How to Use 28/36 Rule Calculator
The 28/36 Rule Calculator measures your housing affordability against a time-tested guideline.
- Enter gross monthly income — Use household pre-tax income.
- Enter total housing cost (PITI) — Principal, interest, taxes, insurance, HOA, and PMI.
- Enter other monthly debt payments — Auto loans, student loans, minimum credit card payments, alimony, etc.
- Read the result — The 28/36 Rule Calculator shows your housing ratio, total DTI, recommended maximums, and whether you pass.

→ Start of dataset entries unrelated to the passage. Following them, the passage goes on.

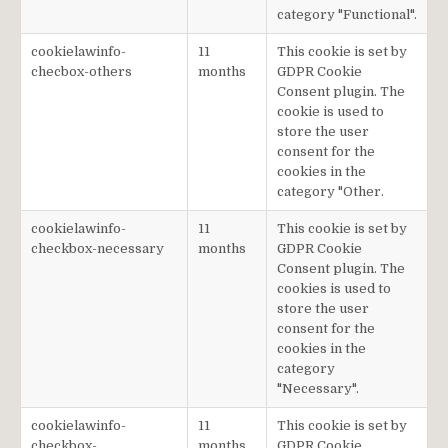
category "Functional".
cookielawinfo-
11
This cookie is set by
checbox-others
months
GDPR Cookie
Consent plugin. The
cookie is used to
store the user
consent for the
cookies in the
category "Other.
cookielawinfo-
11
This cookie is set by
checkbox-necessary
months
GDPR Cookie
Consent plugin. The
cookies is used to
store the user
consent for the
cookies in the
category
"Necessary".
cookielawinfo-
11
This cookie is set by
checkbox-
months
GDPR Cookie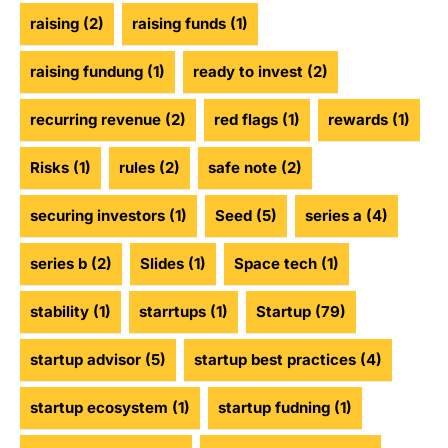
raising
(2)
raising funds
(1)
raising fundung
(1)
ready to invest
(2)
recurring revenue
(2)
red flags
(1)
rewards
(1)
Risks
(1)
rules
(2)
safe note
(2)
securing investors
(1)
Seed
(5)
series a
(4)
series b
(2)
Slides
(1)
Space tech
(1)
stability
(1)
starrtups
(1)
Startup
(79)
startup advisor
(5)
startup best practices
(4)
startup ecosystem
(1)
startup fudning
(1)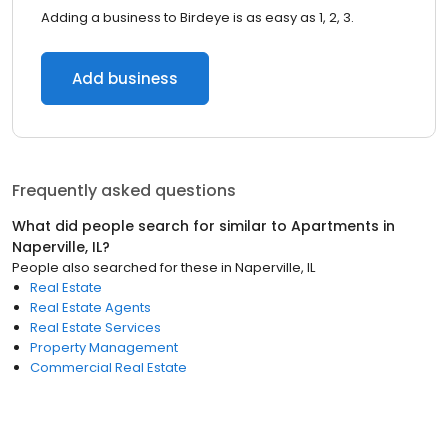
Adding a business to Birdeye is as easy as 1, 2, 3.
Add business
Frequently asked questions
What did people search for similar to
Apartments
in
Naperville, IL
?
People also searched for these
in
Naperville, IL
Real Estate
Real Estate Agents
Real Estate Services
Property Management
Commercial Real Estate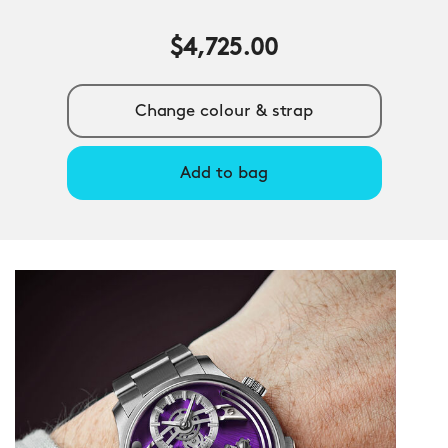
$4,725.00
Change colour & strap
Add to bag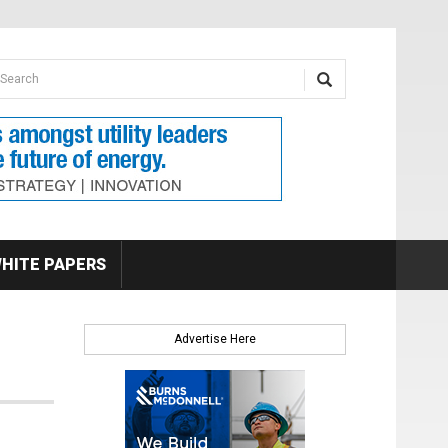
earch form
arch
HITE PAPERS
Advertise Here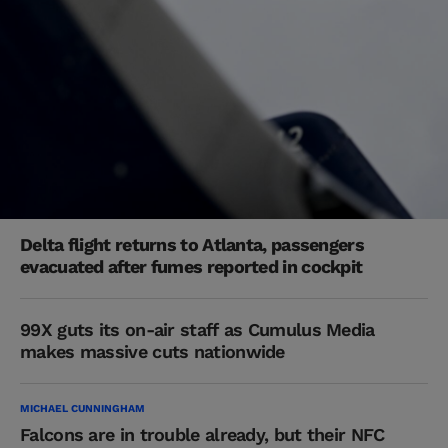
Delta flight returns to Atlanta, passengers
evacuated after fumes reported in cockpit
99X guts its on-air staff as Cumulus Media
makes massive cuts nationwide
MICHAEL CUNNINGHAM
Falcons are in trouble already, but their NFC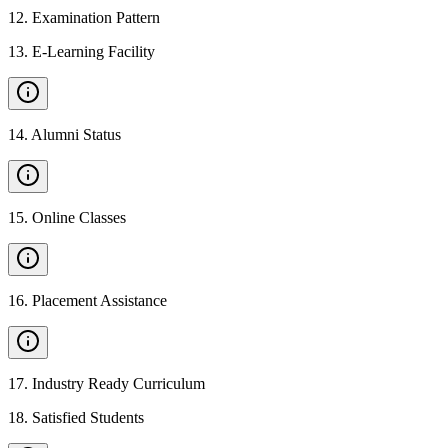
12
.
Examination Pattern
13
.
E-Learning Facility
14
.
Alumni Status
15
.
Online Classes
16
.
Placement Assistance
17
.
Industry Ready Curriculum
18
.
Satisfied Students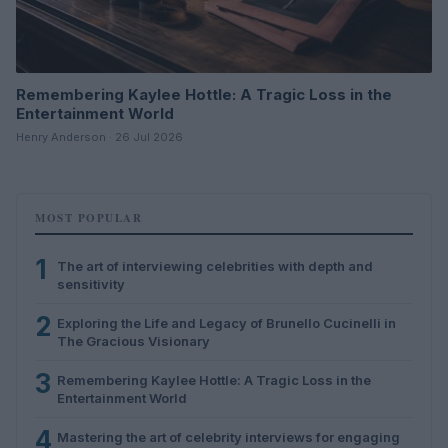
Remembering Kaylee Hottle: A Tragic Loss in the
Entertainment World
Henry Anderson · 26 Jul 2026
MOST POPULAR
1
The art of interviewing celebrities with depth and
sensitivity
2
Exploring the Life and Legacy of Brunello Cucinelli in
The Gracious Visionary
3
Remembering Kaylee Hottle: A Tragic Loss in the
Entertainment World
4
Mastering the art of celebrity interviews for engaging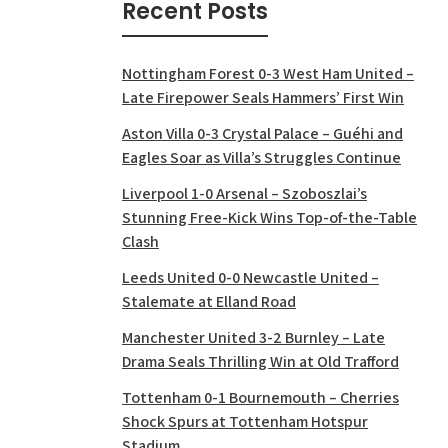
Recent Posts
Nottingham Forest 0-3 West Ham United –
Late Firepower Seals Hammers’ First Win
Aston Villa 0-3 Crystal Palace – Guéhi and
Eagles Soar as Villa’s Struggles Continue
Liverpool 1-0 Arsenal – Szoboszlai’s
Stunning Free-Kick Wins Top-of-the-Table
Clash
Leeds United 0-0 Newcastle United –
Stalemate at Elland Road
Manchester United 3-2 Burnley – Late
Drama Seals Thrilling Win at Old Trafford
Tottenham 0-1 Bournemouth – Cherries
Shock Spurs at Tottenham Hotspur
Stadium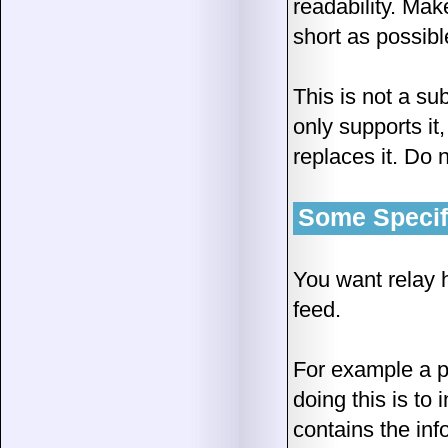
readability. Mak
short as possibl
This is not a sub
only supports it
replaces it. Do 
Some Specifi
You want relay h
feed.
For example a p
doing this is to
contains the inf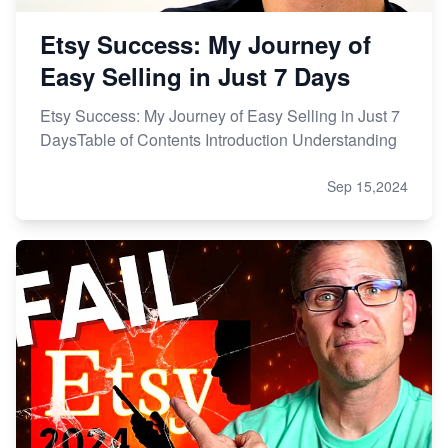
Etsy Success: My Journey of
Easy Selling in Just 7 Days
Etsy Success: My Journey of Easy Selling in Just 7
DaysTable of Contents Introduction Understanding
Sep 15,2024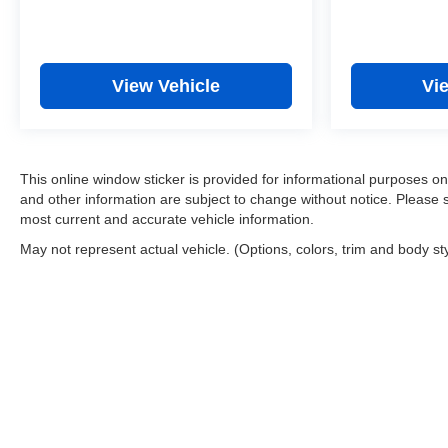
View Vehicle
Vi
This online window sticker is provided for informational purposes only.
and other information are subject to change without notice. Please s
most current and accurate vehicle information.
May not represent actual vehicle. (Options, colors, trim and body st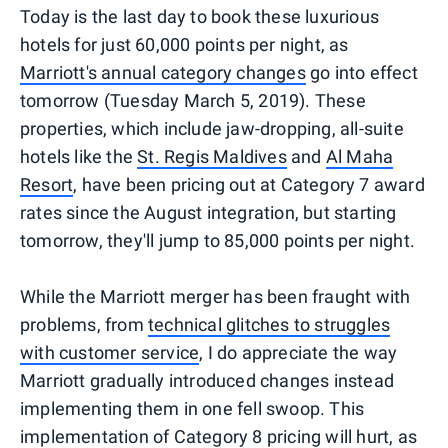
Today is the last day to book these luxurious
hotels for just 60,000 points per night, as
Marriott's annual category changes
go into effect
tomorrow (Tuesday March 5, 2019). These
properties, which include jaw-dropping, all-suite
hotels like the
St. Regis Maldives
and
Al Maha
Resort
, have been pricing out at Category 7 award
rates since the August integration, but starting
tomorrow, they'll jump to 85,000 points per night.
While the Marriott merger has been fraught with
problems, from
technical glitches to struggles
with customer service
, I do appreciate the way
Marriott gradually introduced changes instead
implementing them in one fell swoop. This
implementation of Category 8 pricing will hurt, as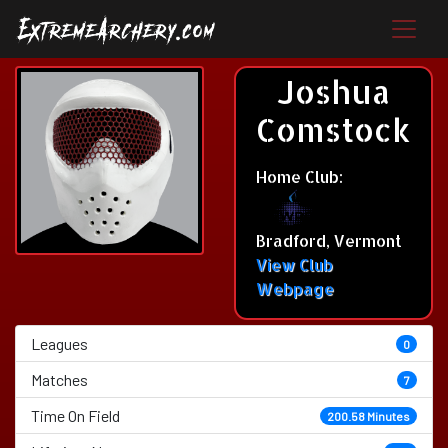
Joshua
Comstock
Home Club:
Bradford, Vermont
View Club
Webpage
Leagues
0
Matches
7
Time On Field
200.58 Minutes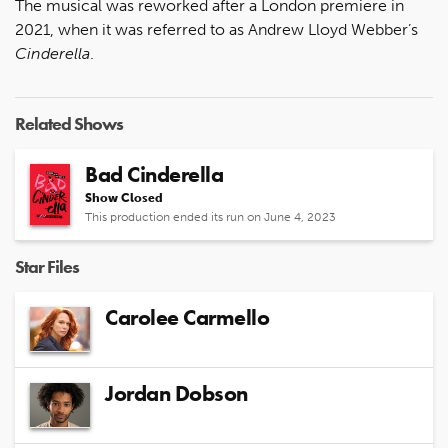
The musical was reworked after a London premiere in
2021, when it was referred to as Andrew Lloyd Webber’s
Cinderella
.
Related Shows
Bad Cinderella
Show Closed
This production ended its run on June 4, 2023
Star Files
Carolee Carmello
Jordan Dobson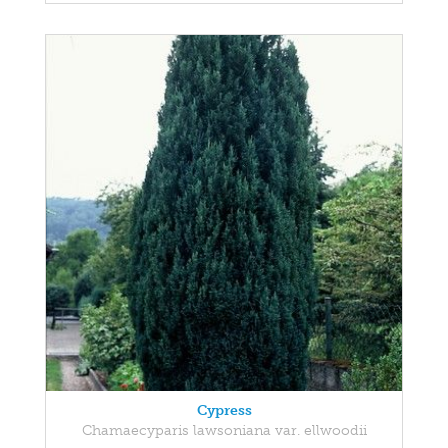
Cypress
Chamaecyparis lawsoniana var. ellwoodii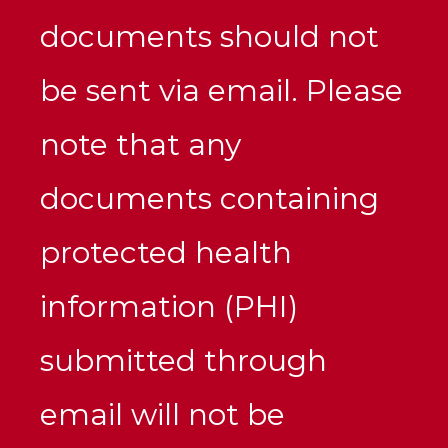
documents should not
be sent via email. Please
note that any
documents containing
protected health
information (PHI)
submitted through
email will not be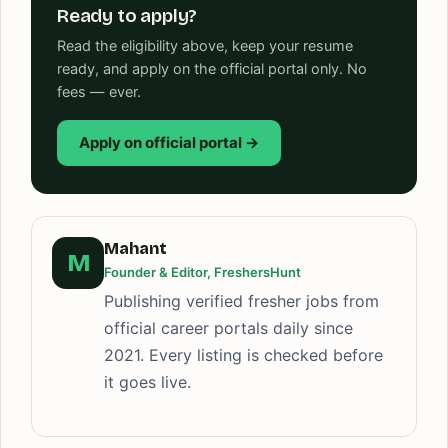
Ready to apply?
Read the eligibility above, keep your resume
ready, and apply on the official portal only. No
fees — ever.
Apply on official portal →
Mahant
M
Founder & Editor, FreshersHunt
Publishing verified fresher jobs from
official career portals daily since
2021. Every listing is checked before
it goes live.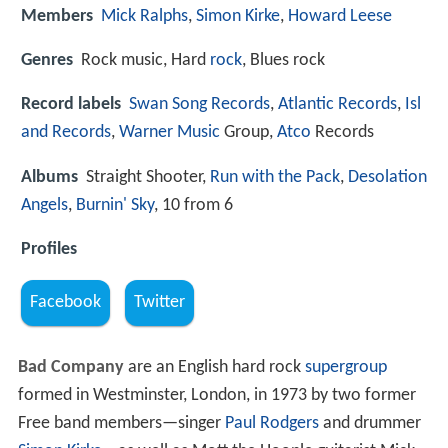
Members
Mick Ralphs
,
Simon Kirke
,
Howard Leese
Genres
Rock music, Hard
rock
, Blues rock
Record labels
Swan Song Records
,
Atlantic Records
,
Isl
and Records
,
Warner Music
Group,
Atco
Records
Albums
Straight Shooter,
Run with the Pack
,
Desolation
Angels
,
Burnin' Sky
, 10 from 6
Profiles
Facebook
Twitter
Bad Company
are an English hard rock
supergroup
formed in Westminster, London, in 1973 by two former
Free band members—singer
Paul Rodgers
and drummer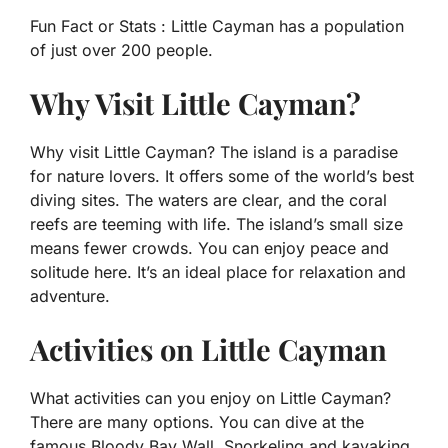
Fun Fact or Stats :
Little Cayman has a population
of just over 200 people.
Why Visit Little Cayman?
Why visit Little Cayman? The island is a paradise
for nature lovers. It offers some of the world’s best
diving sites. The waters are clear, and the coral
reefs are teeming with life. The island’s small size
means fewer crowds. You can enjoy peace and
solitude here. It’s an ideal place for relaxation and
adventure.
Activities on Little Cayman
What activities can you enjoy on Little Cayman?
There are many options. You can dive at the
famous Bloody Bay Wall. Snorkeling and kayaking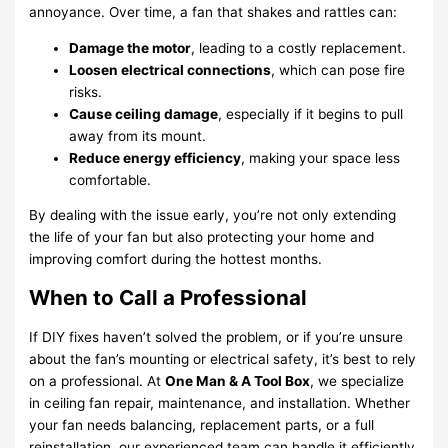
annoyance. Over time, a fan that shakes and rattles can:
Damage the motor
, leading to a costly replacement.
Loosen electrical connections
, which can pose fire
risks.
Cause ceiling damage
, especially if it begins to pull
away from its mount.
Reduce energy efficiency
, making your space less
comfortable.
By dealing with the issue early, you’re not only extending
the life of your fan but also protecting your home and
improving comfort during the hottest months.
When to Call a Professional
If DIY fixes haven’t solved the problem, or if you’re unsure
about the fan’s mounting or electrical safety, it’s best to rely
on a professional. At
One Man & A Tool Box
, we specialize
in ceiling fan repair, maintenance, and installation. Whether
your fan needs balancing, replacement parts, or a full
reinstallation, our experienced team can handle it efficiently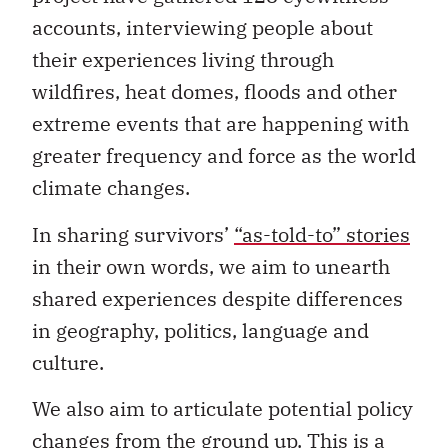
accounts, interviewing people about
their experiences living through
wildfires, heat domes, floods and other
extreme events that are happening with
greater frequency and force as the world
climate changes.
In sharing survivors’
“as-told-to” stories
in their own words, we aim to unearth
shared experiences despite differences
in geography, politics, language and
culture.
We also aim to articulate potential policy
changes from the ground up. This is a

Formula & Theory - 28/36 Rule Calculator
The 28/36 Rule Calculator uses two simple ratios:
HousingRatio = HousingCost / GrossMonthlyIncome
TotalDTI = (HousingCost + OtherDebt) / GrossMonthlyIncome
MaxHousing = 0.28 × GrossMonthlyIncome
MaxDebt = 0.36 × GrossMonthlyIncome
The 28/36 rule has roots in Fannie Mae and Freddie Mac underwriting guidelines from the 1980s and 1990s. The front-end ratio (28%) limits housing burden; the back-end ratio (36%) limits total debt burden, including the mortgage.
Modern underwriting is more flexible. Qualified Mortgage (QM) rules under Dodd-Frank historically allowed DTI up to 43%, and many programs (FHA, VA, conventional with compensating factors) routinely approve DTIs of 45–50%. The 28/36 rule, however, remains the gold standard for personal budgeting — it leaves room for savings, retirement contributions, and emergency funds that aggressive DTIs can crowd out.
Compensating factors that can let you stretch beyond 28/36 include strong credit scores (760+), substantial cash reserves (6–12 months PITI), large down payment (20%+), and stable employment in a high-earning field.
Use Cases for 28/36 Rule Calculator
- Home-buying readiness — Confirm a target home price won’t break the back-end ratio.
- Refinance planning — Check whether refinancing a non-mortgage debt would free up enough DTI room.
- Budget audits — Personal-finance teachers use the 28/36 rule as a benchmark for healthy household finances.
- Pre-approval prep — Have your numbers ready before talking to a lender.
- Career change planning — Test whether your housing cost remains affordable on a reduced salary.
- Couple planning — Combine two incomes and existing debts before committing to a mortgage.
The 28/36 Rule Calculator turns a classic budgeting rule into a precise, actionable diagnostic in seconds.